§ **BRIEF**:
Each record must appear in the answer exactly as it does in the data.

(Saved data entries)

════

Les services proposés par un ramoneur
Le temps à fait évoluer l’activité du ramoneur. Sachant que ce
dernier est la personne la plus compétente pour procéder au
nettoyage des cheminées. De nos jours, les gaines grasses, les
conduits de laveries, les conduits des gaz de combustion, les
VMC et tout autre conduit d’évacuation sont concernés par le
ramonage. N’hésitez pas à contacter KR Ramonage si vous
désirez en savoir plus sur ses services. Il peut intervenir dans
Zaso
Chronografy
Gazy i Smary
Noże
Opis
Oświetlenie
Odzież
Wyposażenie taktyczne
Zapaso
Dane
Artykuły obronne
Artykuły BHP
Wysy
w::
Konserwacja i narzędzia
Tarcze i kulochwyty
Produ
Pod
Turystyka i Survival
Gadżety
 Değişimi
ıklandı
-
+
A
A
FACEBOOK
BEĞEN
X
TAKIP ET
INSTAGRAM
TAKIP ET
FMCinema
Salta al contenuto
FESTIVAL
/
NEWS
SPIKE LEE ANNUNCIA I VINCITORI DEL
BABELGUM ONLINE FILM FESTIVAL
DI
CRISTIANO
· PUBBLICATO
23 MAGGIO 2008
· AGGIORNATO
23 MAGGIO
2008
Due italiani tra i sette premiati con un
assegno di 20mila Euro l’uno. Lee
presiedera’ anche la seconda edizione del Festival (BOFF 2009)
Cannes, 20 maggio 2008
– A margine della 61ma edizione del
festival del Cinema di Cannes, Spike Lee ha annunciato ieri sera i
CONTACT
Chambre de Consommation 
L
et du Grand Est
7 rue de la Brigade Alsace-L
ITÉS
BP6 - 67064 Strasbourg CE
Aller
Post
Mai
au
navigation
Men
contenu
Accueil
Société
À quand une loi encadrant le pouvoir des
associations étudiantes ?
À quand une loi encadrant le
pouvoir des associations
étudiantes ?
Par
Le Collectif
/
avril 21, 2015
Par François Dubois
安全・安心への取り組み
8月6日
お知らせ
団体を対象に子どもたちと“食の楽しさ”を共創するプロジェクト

════

§ **TASK RESULT**:
Les services proposés par un ramoneur
Le temps à fait évoluer l’activité du ramoneur. Sachant que ce
dernier est la personne la plus compétente pour procéder au
nettoyage des cheminées. De nos jours, les gaines grasses, les
conduits de laveries, les conduits des gaz de combustion, les
VMC et tout autre conduit d’évacuation sont concernés par le
ramonage. N’hésitez pas à contacter KR Ramonage si vous
désirez en savoir plus sur ses services. Il peut intervenir dans
Zaso
Chronografy
Gazy i Smary
Noże
Opis
Oświetlenie
Odzież
Wyposażenie taktyczne
Zapaso
Dane
Artykuły obronne
Artykuły BHP
Wysy
w::
Konserwacja i narzędzia
Tarcze i kulochwyty
Produ
Pod
Turystyka i Survival
Gadżety
 Değişimi
ıklandı
-
+
A
A
FACEBOOK
BEĞEN
X
TAKIP ET
INSTAGRAM
TAKIP ET
FMCinema
Salta al contenuto
FESTIVAL
/
NEWS
SPIKE LEE ANNUNCIA I VINCITORI DEL
BABELGUM ONLINE FILM FESTIVAL
DI
CRISTIANO
· PUBBLICATO
23 MAGGIO 2008
· AGGIORNATO
23 MAGGIO
2008
Due italiani tra i sette premiati con un
assegno di 20mila Euro l’uno. Lee
presiedera’ anche la seconda edizione del Festival (BOFF 2009)
Cannes, 20 maggio 2008
– A margine della 61ma edizione del
festival del Cinema di Cannes, Spike Lee ha annunciato ieri sera i
CONTACT
Chambre de Consommation 
L
et du Grand Est
7 rue de la Brigade Alsace-L
ITÉS
BP6 - 67064 Strasbourg CE
Aller
Post
Mai
au
navigation
Men
contenu
Accueil
Société
À quand une loi encadrant le pouvoir des
associations étudiantes ?
À quand une loi encadrant le
pouvoir des associations
étudiantes ?
Par
Le Collectif
/
avril 21, 2015
Par François Dubois
安全・安心への取り組み
8月6日
お知らせ
団体を対象に子どもたちと“食の楽しさ”を共創するプロジェクト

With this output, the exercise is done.